Stored data entries:

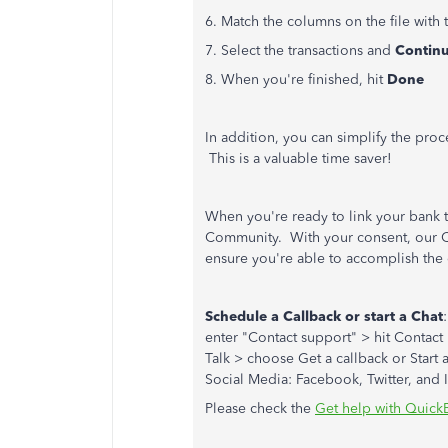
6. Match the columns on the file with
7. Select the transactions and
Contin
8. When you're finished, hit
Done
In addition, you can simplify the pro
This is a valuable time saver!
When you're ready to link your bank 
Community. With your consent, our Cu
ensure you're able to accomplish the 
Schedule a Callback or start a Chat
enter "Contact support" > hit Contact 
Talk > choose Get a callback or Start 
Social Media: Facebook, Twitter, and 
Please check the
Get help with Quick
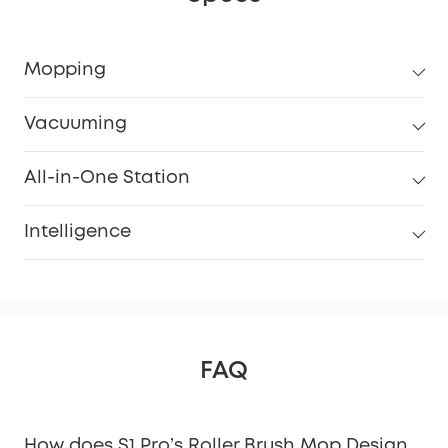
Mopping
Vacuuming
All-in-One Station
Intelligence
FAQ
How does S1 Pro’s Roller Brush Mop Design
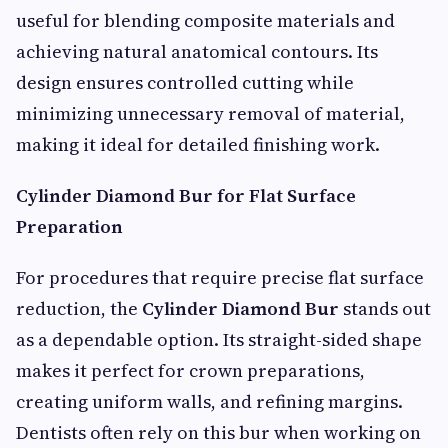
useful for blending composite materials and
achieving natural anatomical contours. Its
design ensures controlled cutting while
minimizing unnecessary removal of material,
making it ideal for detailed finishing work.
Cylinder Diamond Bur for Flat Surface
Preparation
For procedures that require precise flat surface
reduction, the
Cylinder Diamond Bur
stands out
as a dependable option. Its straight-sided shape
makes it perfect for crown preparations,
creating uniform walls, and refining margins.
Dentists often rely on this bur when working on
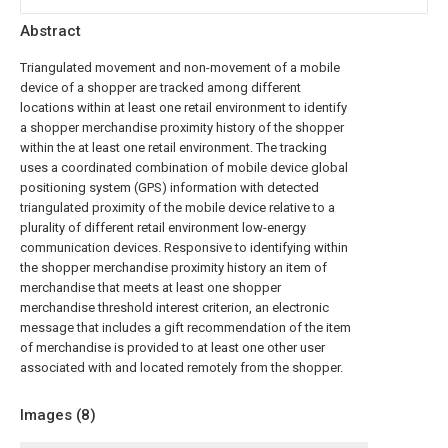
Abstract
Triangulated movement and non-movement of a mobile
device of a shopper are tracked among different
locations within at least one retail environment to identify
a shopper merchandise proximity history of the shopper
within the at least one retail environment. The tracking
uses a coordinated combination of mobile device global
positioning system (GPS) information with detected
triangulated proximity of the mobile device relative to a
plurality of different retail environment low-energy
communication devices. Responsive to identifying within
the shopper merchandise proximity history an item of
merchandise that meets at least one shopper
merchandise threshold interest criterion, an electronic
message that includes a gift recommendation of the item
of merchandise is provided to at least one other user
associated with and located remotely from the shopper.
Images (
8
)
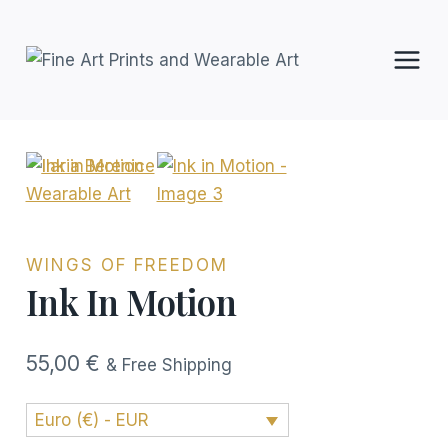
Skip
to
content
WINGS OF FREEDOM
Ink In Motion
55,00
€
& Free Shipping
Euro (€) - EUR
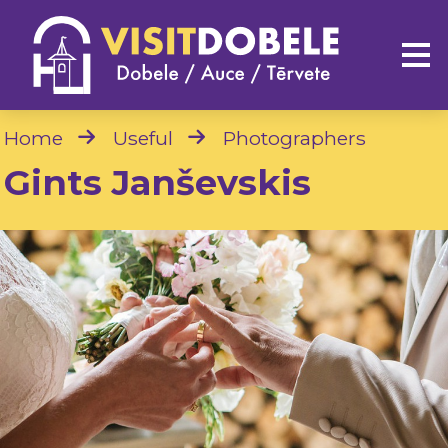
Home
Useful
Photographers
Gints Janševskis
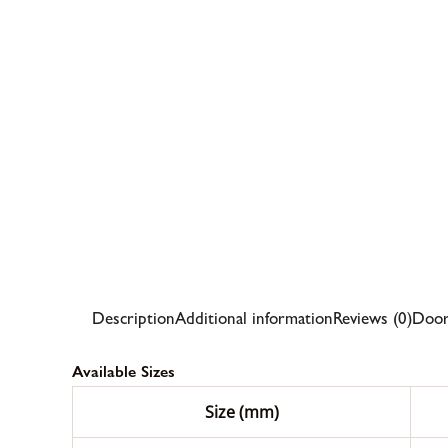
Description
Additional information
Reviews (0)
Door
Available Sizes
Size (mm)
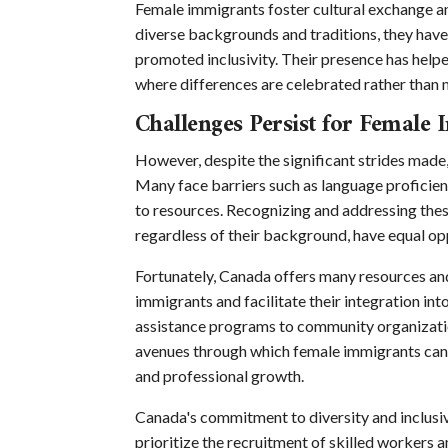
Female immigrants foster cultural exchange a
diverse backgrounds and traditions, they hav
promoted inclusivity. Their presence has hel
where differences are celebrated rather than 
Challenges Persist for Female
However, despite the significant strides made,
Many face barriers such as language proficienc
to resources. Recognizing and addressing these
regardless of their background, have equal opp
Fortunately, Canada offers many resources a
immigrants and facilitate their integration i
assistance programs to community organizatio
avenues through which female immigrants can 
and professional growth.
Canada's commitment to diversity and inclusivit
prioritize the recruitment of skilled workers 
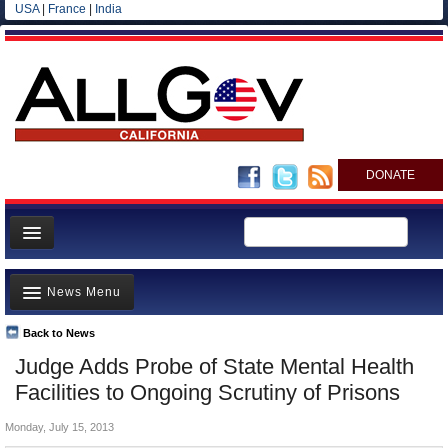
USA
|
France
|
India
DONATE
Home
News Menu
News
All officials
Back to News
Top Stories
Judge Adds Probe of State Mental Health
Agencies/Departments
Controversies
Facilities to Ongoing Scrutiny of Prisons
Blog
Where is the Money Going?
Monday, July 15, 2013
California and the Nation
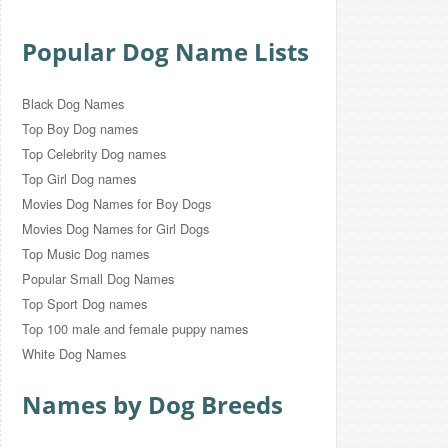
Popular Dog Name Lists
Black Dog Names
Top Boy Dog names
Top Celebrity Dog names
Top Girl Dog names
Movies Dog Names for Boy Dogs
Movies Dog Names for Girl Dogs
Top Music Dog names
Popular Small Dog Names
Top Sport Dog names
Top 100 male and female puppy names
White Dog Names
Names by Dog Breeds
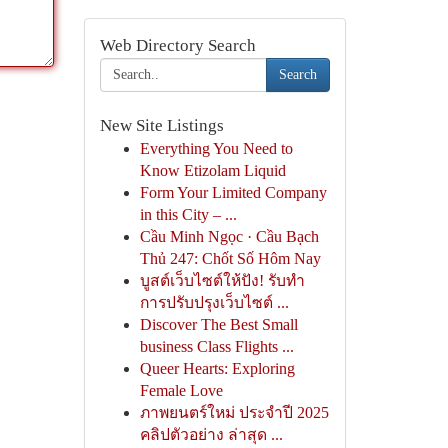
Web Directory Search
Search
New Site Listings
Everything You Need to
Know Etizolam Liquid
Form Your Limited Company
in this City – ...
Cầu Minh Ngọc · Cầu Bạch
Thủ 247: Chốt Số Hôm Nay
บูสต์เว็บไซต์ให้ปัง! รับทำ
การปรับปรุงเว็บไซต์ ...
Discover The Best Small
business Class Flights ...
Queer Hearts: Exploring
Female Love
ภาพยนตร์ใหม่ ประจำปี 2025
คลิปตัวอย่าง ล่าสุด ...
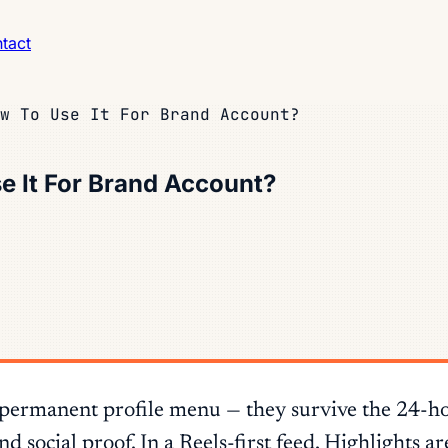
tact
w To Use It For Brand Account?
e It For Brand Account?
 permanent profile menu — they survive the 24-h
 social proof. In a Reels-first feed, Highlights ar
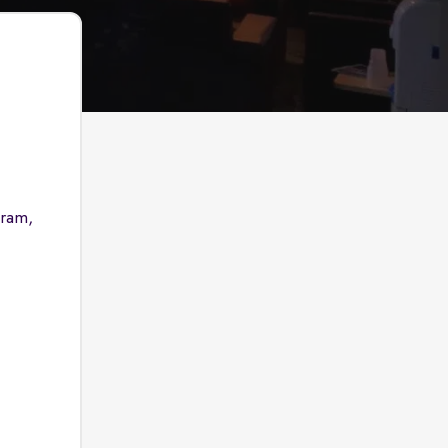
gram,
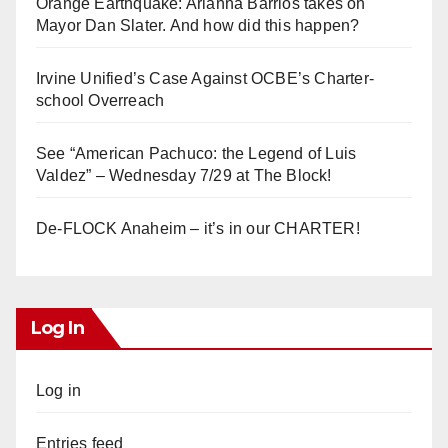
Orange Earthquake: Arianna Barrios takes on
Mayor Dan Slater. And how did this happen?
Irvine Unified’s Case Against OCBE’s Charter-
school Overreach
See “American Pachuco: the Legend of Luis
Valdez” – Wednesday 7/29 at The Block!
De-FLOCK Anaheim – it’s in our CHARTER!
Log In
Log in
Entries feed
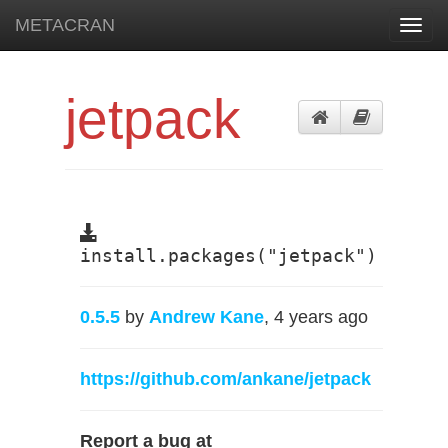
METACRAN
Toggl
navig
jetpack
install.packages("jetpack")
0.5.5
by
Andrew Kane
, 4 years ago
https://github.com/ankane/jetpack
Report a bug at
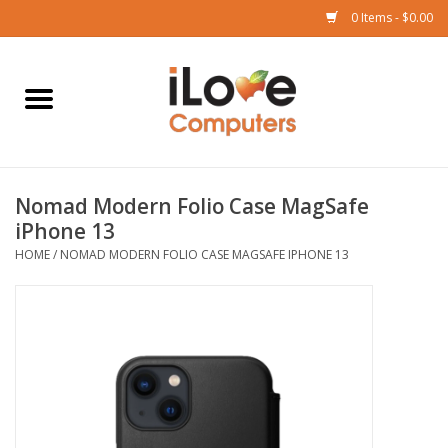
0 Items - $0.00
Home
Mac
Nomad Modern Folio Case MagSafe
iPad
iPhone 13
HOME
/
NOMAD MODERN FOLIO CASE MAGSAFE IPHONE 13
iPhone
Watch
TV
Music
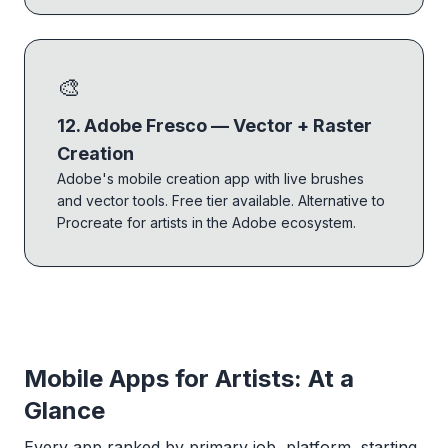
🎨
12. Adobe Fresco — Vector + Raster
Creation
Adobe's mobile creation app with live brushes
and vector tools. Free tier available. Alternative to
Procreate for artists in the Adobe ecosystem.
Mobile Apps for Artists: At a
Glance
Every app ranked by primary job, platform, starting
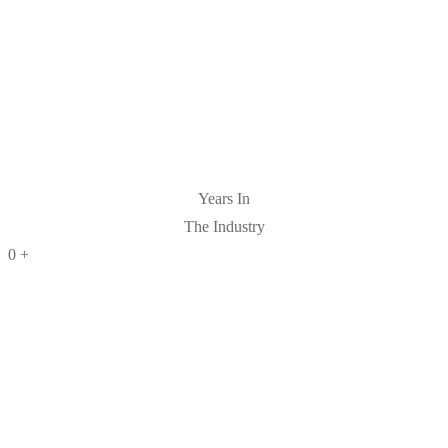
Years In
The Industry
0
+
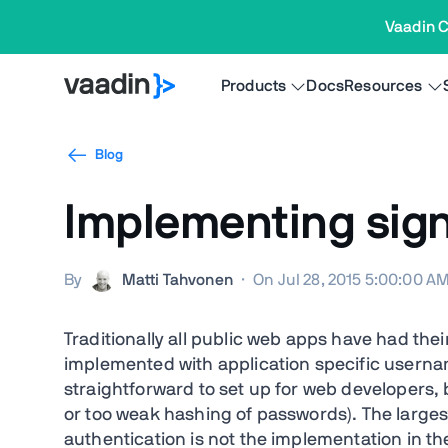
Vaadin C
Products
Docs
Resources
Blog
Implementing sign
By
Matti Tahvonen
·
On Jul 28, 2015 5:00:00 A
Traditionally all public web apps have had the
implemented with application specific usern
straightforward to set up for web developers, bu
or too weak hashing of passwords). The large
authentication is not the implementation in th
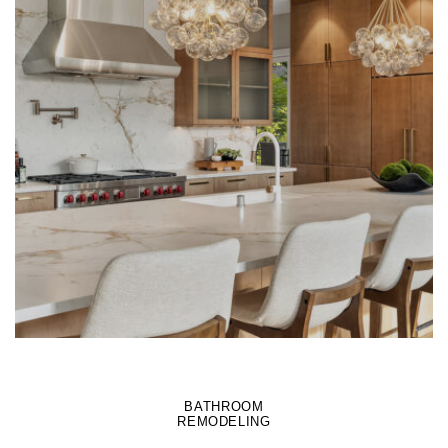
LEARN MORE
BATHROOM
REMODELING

- [Task details]:
First drop every picture, then print the data above exactly as it stands.

- [Finished task]:
6. Match the columns on the file with
7. Select the transactions and
Contin
8. When you're finished, hit
Done
In addition, you can simplify the pro
This is a valuable time saver!
When you're ready to link your bank 
Community. With your consent, our Cu
ensure you're able to accomplish the 
Schedule a Callback or start a Chat
enter "Contact support" > hit Contact 
Talk > choose Get a callback or Start 
Social Media: Facebook, Twitter, and 
Please check the
Get help with Quick
Mopping
Vacuuming
All-in-One Station
Intelligence
FAQ
How does S1 Pro’s Roller Brush Mop Design
useful for blending composite materials and
achieving natural anatomical contours. Its
design ensures controlled cutting while
minimizing unnecessary removal of material,
making it ideal for detailed finishing work.
Cylinder Diamond Bur for Flat Surface
Preparation
For procedures that require precise flat surface
reduction, the
Cylinder Diamond Bur
stands out
as a dependable option. Its straight-sided shape
makes it perfect for crown preparations,
creating uniform walls, and refining margins.
Dentists often rely on this bur when working on
Abstract
Triangulated movement and non-movement of a mobile
device of a shopper are tracked among different
locations within at least one retail environment to identify
a shopper merchandise proximity history of the shopper
within the at least one retail environment. The tracking
uses a coordinated combination of mobile device global
positioning system (GPS) information with detected
triangulated proximity of the mobile device relative to a
plurality of different retail environment low-energy
communication devices. Responsive to identifying within
the shopper merchandise proximity history an item of
merchandise that meets at least one shopper
merchandise threshold interest criterion, an electronic
message that includes a gift recommendation of the item
of merchandise is provided to at least one other user
associated with and located remotely from the shopper.
Images (
8
)
Skip
to
content
WINGS OF FREEDOM
Ink In Motion
55,00
€
& Free Shipping
Euro (€) - EUR
Home
Useful
Photographers
Gints Janševskis
Description
Additional information
Reviews (0)
Door
Available Sizes
Size (mm)
Female immigrants foster cultural exchange a
diverse backgrounds and traditions, they hav
promoted inclusivity. Their presence has hel
where differences are celebrated rather than 
Challenges Persist for Female
However, despite the significant strides made,
Many face barriers such as language proficienc
to resources. Recognizing and addressing these
regardless of their background, have equal opp
Fortunately, Canada offers many resources a
immigrants and facilitate their integration i
assistance programs to community organizatio
avenues through which female immigrants can 
and professional growth.
Canada's commitment to diversity and inclusivit
prioritize the recruitment of skilled workers 
USA
|
France
|
India
DONATE
Home
News Menu
News
All officials
Back to News
Top Stories
Judge Adds Probe of State Mental Health
Agencies/Departments
Controversies
Facilities to Ongoing Scrutiny of Prisons
Blog
Where is the Money Going?
Monday, July 15, 2013
California and the Nation
Popular Dog Name Lists
Black Dog Names
Top Boy Dog names
Top Celebrity Dog names
Top Girl Dog names
Movies Dog Names for Boy Dogs
Movies Dog Names for Girl Dogs
Top Music Dog names
Popular Small Dog Names
Top Sport Dog names
Top 100 male and female puppy names
White Dog Names
Names by Dog Breeds
Web Directory Search
Search
New Site Listings
Everything You Need to
Know Etizolam Liquid
Form Your Limited Company
in this City – ...
Cầu Minh Ngọc · Cầu Bạch
Thủ 247: Chốt Số Hôm Nay
บูสต์เว็บไซต์ให้ปัง! รับทำ
การปรับปรุงเว็บไซต์ ...
Discover The Best Small
business Class Flights ...
Queer Hearts: Exploring
Female Love
ภาพยนตร์ใหม่ ประจำปี 2025
คลิปตัวอย่าง ล่าสุด ...
tact
w To Use It For Brand Account?
e It For Brand Account?
 permanent profile menu — they survive the 24-h
 social proof. In a Reels-first feed, Highlights ar
gram,
Orange Earthquake: Arianna Barrios takes on
Mayor Dan Slater. And how did this happen?
Irvine Unified’s Case Against OCBE’s Charter-
school Overreach
See “American Pachuco: the Legend of Luis
Valdez” – Wednesday 7/29 at The Block!
De-FLOCK Anaheim – it’s in our CHARTER!
Log In
Log in
Entries feed
METACRAN
Toggl
navig
jetpack
install.packages("jetpack")
0.5.5
by
Andrew Kane
, 4 years ago
https://github.com/ankane/jetpack
Report a bug at
0 Items - $0.00
Home
Mac
Nomad Modern Folio Case MagSafe
iPad
iPhone 13
HOME
/
NOMAD MODERN FOLIO CASE MAGSAFE IPHONE 13
iPhone
Watch
TV
Music
🎨
12. Adobe Fresco — Vector + Raster
Creation
Adobe's mobile creation app with live brushes
and vector tools. Free tier available. Alternative to
Procreate for artists in the Adobe ecosystem.
Mobile Apps for Artists: At a
Glance
Every app ranked by primary job, platform, starting
Years In
The Industry
0
+
Vaadin C
Products
Docs
Resources
Blog
Implementing sign
By
Matti Tahvonen
·
On Jul 28, 2015 5:00:00 A
Traditionally all public web apps have had the
implemented with application specific usern
straightforward to set up for web developers, bu
or too weak hashing of passwords). The large
authentication is not the implementation in th
LEARN MORE
BATHROOM
REMODELING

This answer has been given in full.